*** Begin section ***
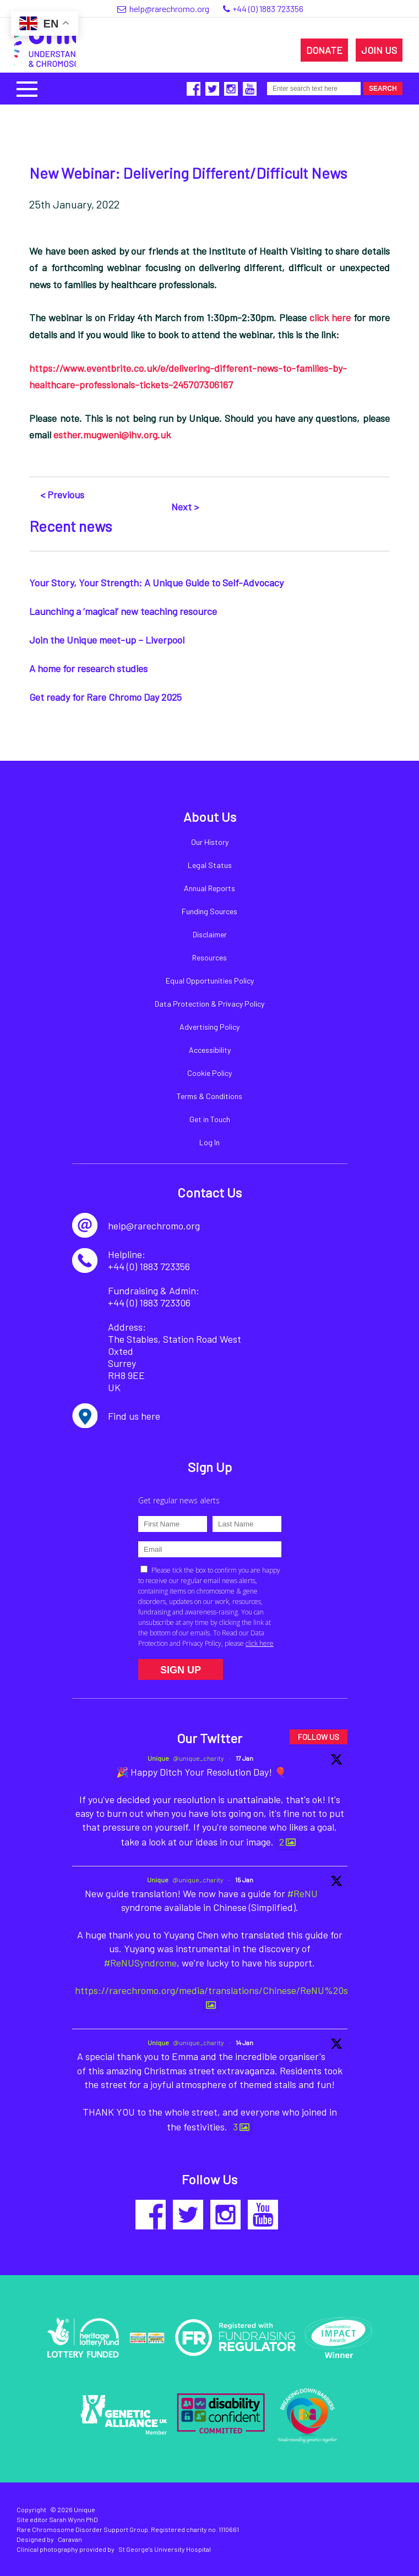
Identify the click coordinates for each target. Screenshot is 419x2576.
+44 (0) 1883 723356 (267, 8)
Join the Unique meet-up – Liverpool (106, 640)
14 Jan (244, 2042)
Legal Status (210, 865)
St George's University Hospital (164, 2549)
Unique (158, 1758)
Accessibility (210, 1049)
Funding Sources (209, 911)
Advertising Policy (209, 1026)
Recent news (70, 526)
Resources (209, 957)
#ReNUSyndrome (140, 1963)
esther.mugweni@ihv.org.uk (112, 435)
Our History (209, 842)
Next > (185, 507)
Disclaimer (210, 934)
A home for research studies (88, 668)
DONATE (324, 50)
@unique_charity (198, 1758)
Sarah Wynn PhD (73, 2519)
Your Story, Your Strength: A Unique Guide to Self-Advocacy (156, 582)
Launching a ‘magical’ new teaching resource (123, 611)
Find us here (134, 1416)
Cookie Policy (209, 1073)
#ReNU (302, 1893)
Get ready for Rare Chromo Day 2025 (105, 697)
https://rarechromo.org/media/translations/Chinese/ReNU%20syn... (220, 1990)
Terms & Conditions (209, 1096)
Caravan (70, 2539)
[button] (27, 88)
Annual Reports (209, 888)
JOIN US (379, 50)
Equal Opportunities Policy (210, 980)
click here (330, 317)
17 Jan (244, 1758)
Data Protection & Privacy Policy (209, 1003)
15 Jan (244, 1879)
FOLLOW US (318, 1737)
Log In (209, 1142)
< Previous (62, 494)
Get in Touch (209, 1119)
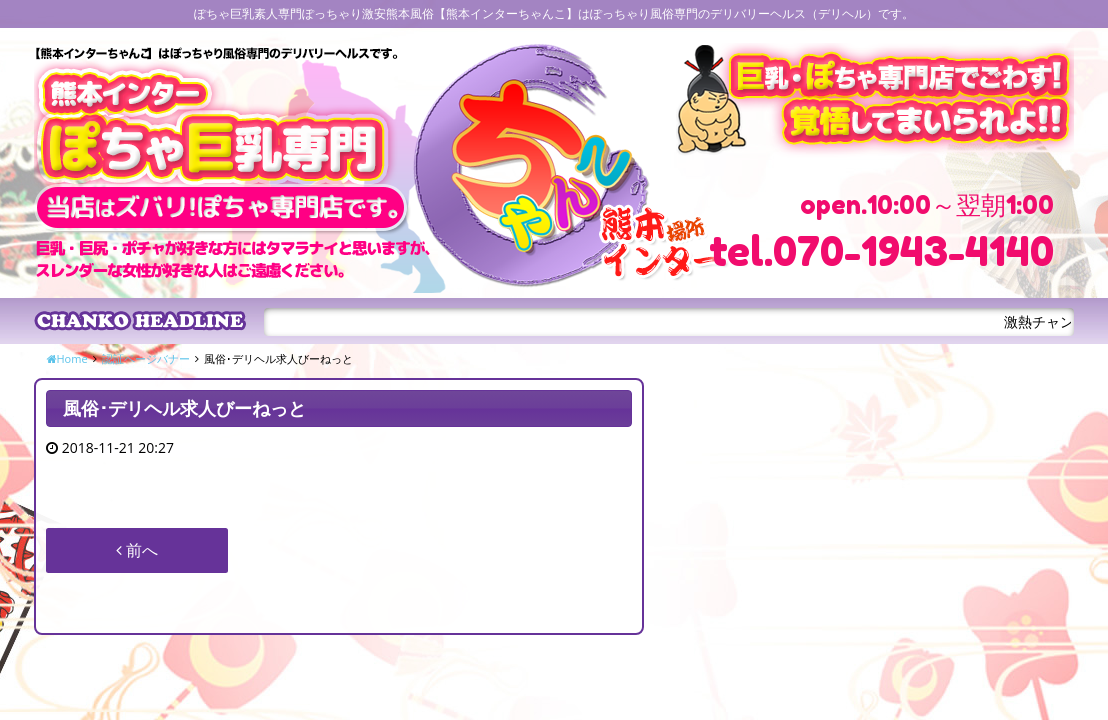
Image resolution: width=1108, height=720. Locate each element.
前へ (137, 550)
*** End section ***
*** Begin section ***
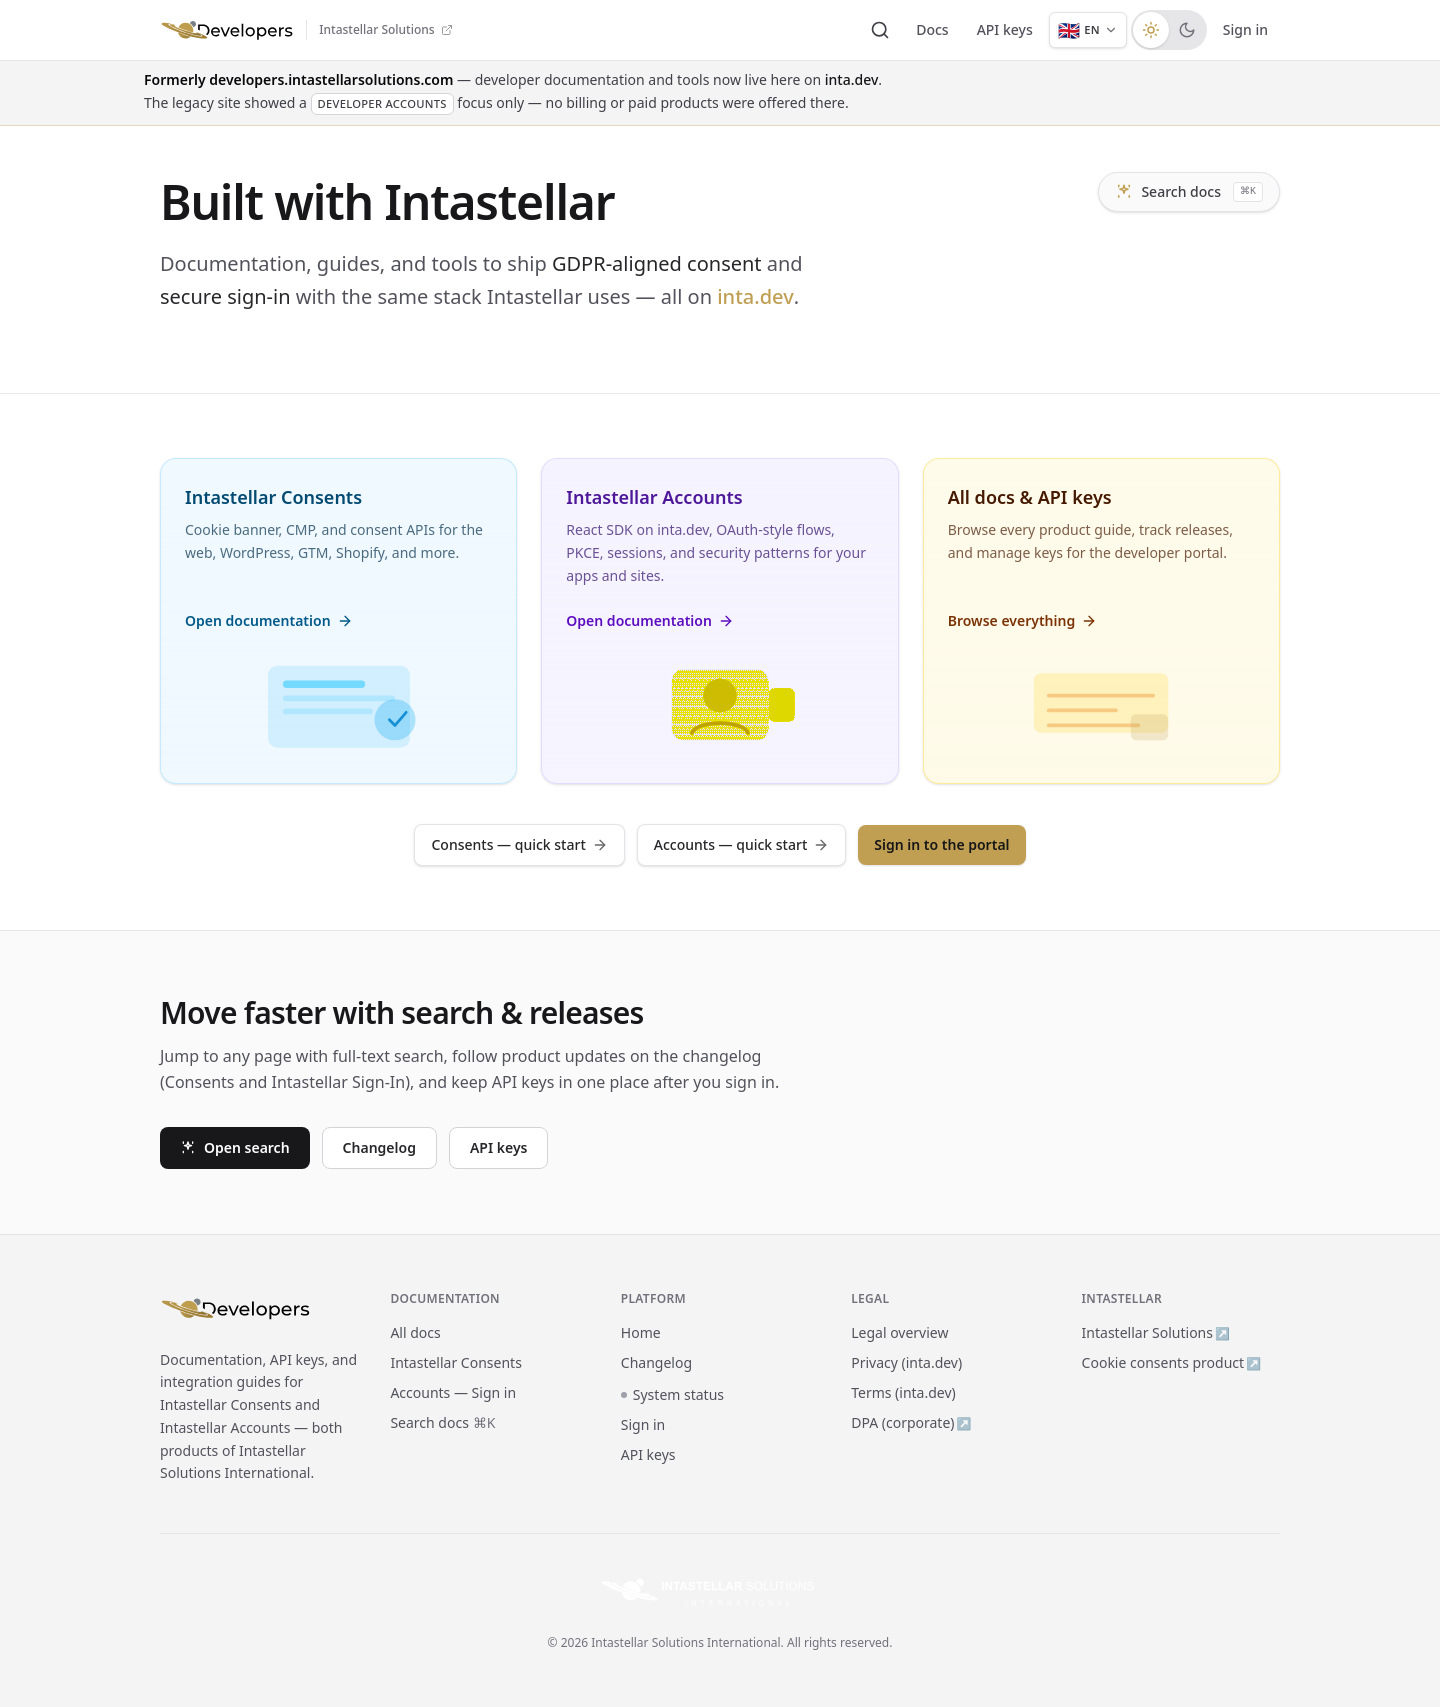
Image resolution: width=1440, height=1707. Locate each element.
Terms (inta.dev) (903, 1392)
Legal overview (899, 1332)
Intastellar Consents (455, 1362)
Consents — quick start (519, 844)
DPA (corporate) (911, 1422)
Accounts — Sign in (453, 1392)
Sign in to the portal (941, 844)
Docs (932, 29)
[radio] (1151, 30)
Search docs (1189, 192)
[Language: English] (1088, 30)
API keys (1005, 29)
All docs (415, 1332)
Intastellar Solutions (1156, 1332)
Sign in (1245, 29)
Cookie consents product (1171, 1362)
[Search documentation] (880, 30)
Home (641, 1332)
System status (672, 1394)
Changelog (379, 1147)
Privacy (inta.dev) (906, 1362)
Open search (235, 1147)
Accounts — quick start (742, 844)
*** End section ***
- **What this task involves**
Given the data above, transcribe exactly the lines from the one containing "Cookie consents product (1171, 1362)" down to the one containing "Accounts — quick start (742, 844)", and no others.

- **Exercise result**
Cookie consents product (1171, 1362)
[Search documentation] (880, 30)
Home (641, 1332)
System status (672, 1394)
Changelog (379, 1147)
Privacy (inta.dev) (906, 1362)
Open search (235, 1147)
Accounts — quick start (742, 844)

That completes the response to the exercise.